Don’t shoot

Don’t shoot

Just as the U.S. Senate this week was wrangling over an amendment to the military budget bill that would have allowed people to carry concealed weapons across state lines, Marc DiNardo, a police officer in our circulation area, died of gunshot wounds sustained in a July 16 clash.

He was a young man, all of 37 years old, a husband and the father of three young children. He is also the latest in a sad string of reminders of the literal deadliness of guns and the complicit deadliness of those who lobby to weaken already weak controls on them.

Thankfully, the amendment – proposed by Sen. John Thune (R-S.D.) – was shot down, so to speak, with the help of New Jersey’s Sens. Frank Lautenberg and Robert Menendez and their like-minded colleagues. As New York’s Sen. Kirsten Gillibrand put it, “I strongly believe that the gun laws that are right for New York are not necessarily right for South Dakota, and vice versa.”

As The New York Times pointed out in an editorial on Tuesday, “[a]t least 35 states prevent people from carrying concealed weapons if they have certain misdemeanor convictions. At least 31 states prohibit alcohol abusers from obtaining a concealed carry permit and require gun safety training.”

And yet, if the Thune amendment had passed, it would have effectively overridden such wise regulations enacted by those states to protect their citizens.
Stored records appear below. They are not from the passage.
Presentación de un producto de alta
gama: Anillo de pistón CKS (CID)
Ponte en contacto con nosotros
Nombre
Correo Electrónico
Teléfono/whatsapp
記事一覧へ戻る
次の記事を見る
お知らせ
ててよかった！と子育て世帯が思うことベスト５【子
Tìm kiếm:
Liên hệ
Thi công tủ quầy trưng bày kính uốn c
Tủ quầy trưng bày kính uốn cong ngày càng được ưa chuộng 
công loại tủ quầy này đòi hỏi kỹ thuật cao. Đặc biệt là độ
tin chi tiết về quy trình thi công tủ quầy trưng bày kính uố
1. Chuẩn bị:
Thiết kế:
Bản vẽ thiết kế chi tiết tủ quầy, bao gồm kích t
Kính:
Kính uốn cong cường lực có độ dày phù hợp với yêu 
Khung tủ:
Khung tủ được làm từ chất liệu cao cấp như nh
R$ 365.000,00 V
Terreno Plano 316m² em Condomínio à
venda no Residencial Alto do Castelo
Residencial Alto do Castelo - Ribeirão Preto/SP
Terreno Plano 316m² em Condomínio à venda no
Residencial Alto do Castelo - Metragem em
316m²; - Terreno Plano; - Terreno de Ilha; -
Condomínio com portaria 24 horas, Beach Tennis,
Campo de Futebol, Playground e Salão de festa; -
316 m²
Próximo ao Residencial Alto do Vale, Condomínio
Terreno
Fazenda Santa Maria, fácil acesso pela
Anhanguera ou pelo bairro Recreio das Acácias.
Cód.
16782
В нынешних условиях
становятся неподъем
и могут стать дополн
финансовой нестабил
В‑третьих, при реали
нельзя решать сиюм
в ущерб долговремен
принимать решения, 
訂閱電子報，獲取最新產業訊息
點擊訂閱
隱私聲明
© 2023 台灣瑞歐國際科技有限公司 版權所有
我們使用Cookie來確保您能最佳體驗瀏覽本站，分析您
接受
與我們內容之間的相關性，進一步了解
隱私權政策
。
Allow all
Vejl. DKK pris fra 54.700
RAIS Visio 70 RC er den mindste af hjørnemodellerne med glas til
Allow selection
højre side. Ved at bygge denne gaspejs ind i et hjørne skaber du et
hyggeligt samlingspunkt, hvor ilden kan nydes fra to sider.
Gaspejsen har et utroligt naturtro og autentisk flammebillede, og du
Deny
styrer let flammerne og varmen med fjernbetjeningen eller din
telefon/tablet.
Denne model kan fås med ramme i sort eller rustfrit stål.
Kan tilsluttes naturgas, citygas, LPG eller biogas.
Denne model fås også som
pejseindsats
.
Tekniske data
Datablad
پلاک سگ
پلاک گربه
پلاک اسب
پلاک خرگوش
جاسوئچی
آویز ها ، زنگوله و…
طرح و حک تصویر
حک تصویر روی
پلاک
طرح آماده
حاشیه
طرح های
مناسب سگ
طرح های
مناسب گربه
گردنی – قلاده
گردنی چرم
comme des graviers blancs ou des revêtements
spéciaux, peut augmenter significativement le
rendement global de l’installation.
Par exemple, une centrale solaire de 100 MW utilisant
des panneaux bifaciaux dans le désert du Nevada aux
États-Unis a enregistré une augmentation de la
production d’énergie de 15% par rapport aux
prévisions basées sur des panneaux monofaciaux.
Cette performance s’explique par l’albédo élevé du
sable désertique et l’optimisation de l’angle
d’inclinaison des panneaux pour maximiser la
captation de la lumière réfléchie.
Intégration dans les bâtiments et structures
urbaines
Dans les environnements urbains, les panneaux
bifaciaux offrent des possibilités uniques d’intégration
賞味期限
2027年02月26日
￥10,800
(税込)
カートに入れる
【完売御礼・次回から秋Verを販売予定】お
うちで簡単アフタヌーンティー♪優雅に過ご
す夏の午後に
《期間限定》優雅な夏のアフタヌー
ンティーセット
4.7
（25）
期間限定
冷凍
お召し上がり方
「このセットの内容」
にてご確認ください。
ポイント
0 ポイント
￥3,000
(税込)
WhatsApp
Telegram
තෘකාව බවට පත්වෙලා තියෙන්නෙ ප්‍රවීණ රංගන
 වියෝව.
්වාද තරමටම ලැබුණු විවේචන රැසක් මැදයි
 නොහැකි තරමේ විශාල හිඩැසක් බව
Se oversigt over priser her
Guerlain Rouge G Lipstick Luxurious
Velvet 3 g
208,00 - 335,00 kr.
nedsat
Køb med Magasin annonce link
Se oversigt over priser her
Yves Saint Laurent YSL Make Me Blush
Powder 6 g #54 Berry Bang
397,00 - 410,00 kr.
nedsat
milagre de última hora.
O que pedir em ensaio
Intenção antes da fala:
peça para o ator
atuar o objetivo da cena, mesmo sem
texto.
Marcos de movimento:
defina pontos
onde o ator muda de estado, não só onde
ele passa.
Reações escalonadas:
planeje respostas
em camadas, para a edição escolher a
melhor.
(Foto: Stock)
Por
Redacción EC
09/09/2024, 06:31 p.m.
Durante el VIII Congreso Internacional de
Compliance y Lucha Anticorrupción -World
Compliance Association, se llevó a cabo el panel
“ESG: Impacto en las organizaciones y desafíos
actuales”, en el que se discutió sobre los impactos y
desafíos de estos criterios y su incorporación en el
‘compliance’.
Many governors and mayors, although they could not vote on the amendment, inveighed against it. New York’s Mayor Michael Bloomberg, in particular, had some pithy words to say about it. He called it “an anti-police, pro-gun-trafficker bill,” and added, “This is going to put a lot more guns on the street.”

We’ve never been able to understand the mystique surrounding guns, even among Jews. Some rationalize their passion for guns, pointing, for example, to the Warsaw Ghetto Uprising as an instance in which Jews, even if they could not save lives, preserved honor. Others allude to Israel’s military preparedness. But these, while certainly meaningful examples, don’t tell us enough about head-strong attachment to guns. It’s not just about honor; it’s not just about self-defense. It may come from deep wells of rage, of free-floating hostility – and gun control laws keep the rest of us safe (safer, anyway).